Physical activity can help people back to work following long term absence as it rebuilds confidence and skills such as teamwork, leadership, discipline and the ability to handle pressure.
The impact for young people and their future prospects can be especially profound and transformational. In Parliament recently, I heard about the fantastic work of organisations working with young people who are at risk of being involved in crime.
Research has found that involvement in sports reduced reoffending by 52 per cent and has cut violent crime.
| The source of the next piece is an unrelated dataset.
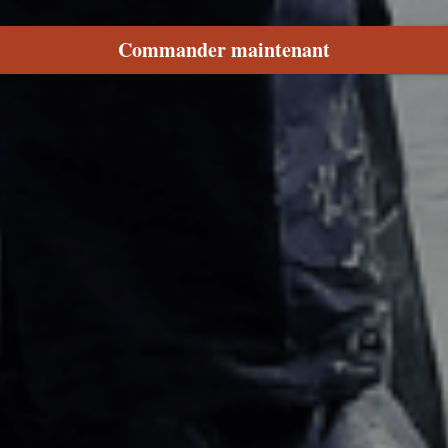
Commander maintenant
Through sport young people find a sense of belonging and identity, connecting to leaders who
provide positive role models away from the detrimental influence of gang culture.
These programmes are brilliant at building discipline, resilience, healthy connectedness and belief in self and others.
In prisons and young offender institutions, I’ve seen how sport is used to promote health and well-being as a means of reinforcing positive behaviour.
It can provide solutions to issues of disengagement and disempowerment and stimulate teamwork, ultimately tackling re-offending.
I have seen this work here in Derbyshire too, through churches working with partners offering five-a-side, wrestling and Zumba for example.
So, it’s not just about sport for its own sake – I’m also a fan of sport because it helps society.
The ex-England and Arsenal footballer Ian Wright has spoken movingly about how the support and positive influence of his teacher, Sydney Pigden, was crucial to his development, not just as a footballer but as a young boy growing up in a disadvantaged single parent family with no father figure.
“He was the most important influence on my life,” he said. “From the age of seven he showed me a lot of love, attention and care.”
Who knows, perhaps your passion for sport could help a young person being drawn into criminalisation or simply somebody you know who needs support and encouragement for their talent to blossom.
All those players in the England men’s rugby team and the England women’s football team that I’ve been watching this year needed a parent or mentor to cheer them on or pick them up when they were down.
Perhaps, like Sydney Pigden, you could be that person?